Un joli garçon comme lui, avec sa tournure, son grade, ses qualités, était le mari qu'il fallait à la riche héritière.
Les demoiselles Osborne avaient soin de parsemer l'horizon de bals à Portland-Place, de présentations à la cour, d'invitations chez les plus hauts personnages. Il n'était plus question que de George et de ses brillantes connaissances auprès de leur nouvelle et bien chère amie.
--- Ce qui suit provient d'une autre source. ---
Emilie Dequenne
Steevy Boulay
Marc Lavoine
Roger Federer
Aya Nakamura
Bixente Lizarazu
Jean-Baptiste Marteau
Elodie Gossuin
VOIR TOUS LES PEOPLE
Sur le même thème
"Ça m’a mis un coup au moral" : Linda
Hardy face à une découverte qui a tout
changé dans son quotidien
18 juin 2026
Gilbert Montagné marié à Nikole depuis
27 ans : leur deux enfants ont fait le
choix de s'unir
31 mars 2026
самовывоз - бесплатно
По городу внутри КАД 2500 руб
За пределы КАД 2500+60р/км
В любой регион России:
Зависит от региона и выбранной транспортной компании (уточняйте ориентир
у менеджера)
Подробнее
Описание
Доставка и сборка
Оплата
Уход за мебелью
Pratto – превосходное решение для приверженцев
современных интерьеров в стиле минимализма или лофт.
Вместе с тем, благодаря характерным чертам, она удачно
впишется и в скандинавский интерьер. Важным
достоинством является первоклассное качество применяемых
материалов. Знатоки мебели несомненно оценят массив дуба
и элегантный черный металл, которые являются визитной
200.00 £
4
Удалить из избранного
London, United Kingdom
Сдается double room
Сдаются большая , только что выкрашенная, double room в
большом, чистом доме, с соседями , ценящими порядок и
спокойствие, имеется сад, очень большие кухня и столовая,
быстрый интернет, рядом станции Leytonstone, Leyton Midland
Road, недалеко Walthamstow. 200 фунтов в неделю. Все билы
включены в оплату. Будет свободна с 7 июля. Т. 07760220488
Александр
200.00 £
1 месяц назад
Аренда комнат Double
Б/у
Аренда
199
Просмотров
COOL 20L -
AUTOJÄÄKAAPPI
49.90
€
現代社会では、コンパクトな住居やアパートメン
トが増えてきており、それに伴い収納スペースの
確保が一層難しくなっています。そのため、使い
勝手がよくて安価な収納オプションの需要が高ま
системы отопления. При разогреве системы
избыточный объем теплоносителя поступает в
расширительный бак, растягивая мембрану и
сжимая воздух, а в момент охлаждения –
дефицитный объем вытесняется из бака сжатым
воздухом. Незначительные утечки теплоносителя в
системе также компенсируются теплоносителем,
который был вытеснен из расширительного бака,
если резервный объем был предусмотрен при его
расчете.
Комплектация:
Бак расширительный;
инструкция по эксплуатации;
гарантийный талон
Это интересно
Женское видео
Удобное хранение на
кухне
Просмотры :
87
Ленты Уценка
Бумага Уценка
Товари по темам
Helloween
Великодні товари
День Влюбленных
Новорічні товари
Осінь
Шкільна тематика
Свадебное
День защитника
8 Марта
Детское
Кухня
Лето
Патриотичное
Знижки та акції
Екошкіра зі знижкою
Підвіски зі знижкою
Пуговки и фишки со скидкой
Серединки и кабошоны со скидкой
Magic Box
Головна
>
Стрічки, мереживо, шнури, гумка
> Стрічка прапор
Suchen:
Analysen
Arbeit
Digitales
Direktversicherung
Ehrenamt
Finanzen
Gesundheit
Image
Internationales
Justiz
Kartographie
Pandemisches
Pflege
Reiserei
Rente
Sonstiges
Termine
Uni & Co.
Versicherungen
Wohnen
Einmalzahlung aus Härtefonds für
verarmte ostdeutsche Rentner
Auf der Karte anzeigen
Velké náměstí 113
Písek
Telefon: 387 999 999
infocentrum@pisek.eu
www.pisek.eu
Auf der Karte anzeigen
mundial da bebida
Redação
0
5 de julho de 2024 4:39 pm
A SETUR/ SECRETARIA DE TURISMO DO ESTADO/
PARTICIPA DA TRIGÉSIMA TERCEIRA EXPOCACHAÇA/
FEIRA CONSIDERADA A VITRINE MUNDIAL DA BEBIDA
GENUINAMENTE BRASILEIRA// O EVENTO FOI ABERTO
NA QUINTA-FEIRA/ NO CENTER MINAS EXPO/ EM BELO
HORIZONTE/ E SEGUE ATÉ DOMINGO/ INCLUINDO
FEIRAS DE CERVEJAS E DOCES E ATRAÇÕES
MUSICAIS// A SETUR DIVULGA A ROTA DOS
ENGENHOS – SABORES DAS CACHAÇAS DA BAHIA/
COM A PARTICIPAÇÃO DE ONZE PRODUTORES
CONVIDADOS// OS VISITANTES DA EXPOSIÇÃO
Le vieil Osborne, de son côté, voyait là pour son fils une excellente occasion. George laisserait l'armée pour le parlement, et prendrait sa place dans les salons et la politique. Le sang du vieillard bouillait dans ses veines quand il pensait que le nom des Osborne pourrait être anobli dans la personne de son fils, et pour lui il se voyait déjà le tronc d'une glorieuse lignée de baronnets. Dans la Cité et à la Bourse, il se mit en quête des renseignements les plus complets sur la fortune de l'héritière, sur la nature de ses biens, sur la situation de ses immeubles. Le jeune Fred Bullock, qui lui avait fourni les indications les plus détaillées aurait bien pris l'affaire pour son propre compte (ce sont les expressions même du jeune banquier), si déjà il n'avait pas été fiancé à Maria Osborne. Ne pouvant donc faire sa femme de miss Swartz, ce désintéressé jeune homme aurait bien voulu en faire tout au moins sa belle-sœur.
«Que George marche à l'assaut franchement, continua-t-il sur le ton de la plaisanterie, et l'enlève à la pointe de l'épée; il faut frapper le fer pendant qu'il est rouge, comme on dit, et la prendre au débotté. Dans une semaine ou deux, quelque petit freluquet de nos quartiers aristocratiques viendra lui offrir son titre avec une fortune à refaire, et nous autres gens de la Cité, nous en serons pour nos frais, comme c'est arrivé l'année dernière pour lord Fitzrufus, et miss Grogram, jusqu'alors fiancée à Podder de la maison Podder et Brown. Le plus tôt, c'est le mieux, M. Osborne, tel est mon sentiment.»
Quand M. Osborne fut parti, M. Bullock se souvint alors d'Amélia, de la grâce aimable de cette jeune fille si attachée à George Osborne, et il préleva bien sur son temps dix précieuses secondes pour déplorer le malheur qui avait frappé cette innocente enfant.
Ainsi, pendant que l'inconstant George Osborne revenait aux pieds d'Amélia, sous l'inspiration de son bon génie personnifié dans l'excellent Dobbin, son père et ses sœurs préparaient pour lui un brillant mariage, sans croire à aucun obstacle possible de sa part.
Lorsque le vieil Osborne faisait ce qu'il appelait une ouverture, il ne laissait point de place au doute par rapport à ses intentions. Lorsque d'un coup de pied il précipitait un de ses valets du haut de son escalier, c'était une ouverture pour engager celui-ci à quitter son service. Avec sa rondeur, son tact ordinaires, il promit à mistress Haggistoun de lui souscrire un billet à vue de dix mille livres, le jour où son fils épouserait sa pupille: il appelait cela une ouverture, et pensait avoir agi en diplomate consommé touchant la susdite héritière. Il fit aussi une ouverture à George; il lui ordonna de l'épouser sur-le-champ, tout comme il aurait dit à son sommelier de déboucher une bouteille, ou à son secrétaire d'écrire une lettre.
Cette ouverture du genre impératif fut accueillie par George avec une vive contrariété. Il était alors dans le premier enthousiasme, dans le premier feu de sa réconciliation avec Amélia, et jamais ses chaînes ne lui avaient paru si douces. La comparaison de ses manières, de sa tournure avec celles de miss Swartz, lui montrait une union avec celle-ci sous des traits doublement burlesques et odieux.
«Des voitures et des loges à l'Opéra, se disait-il, où l'on me verra à côté de mon enchanteresse couleur acajou! J'en ai assez!»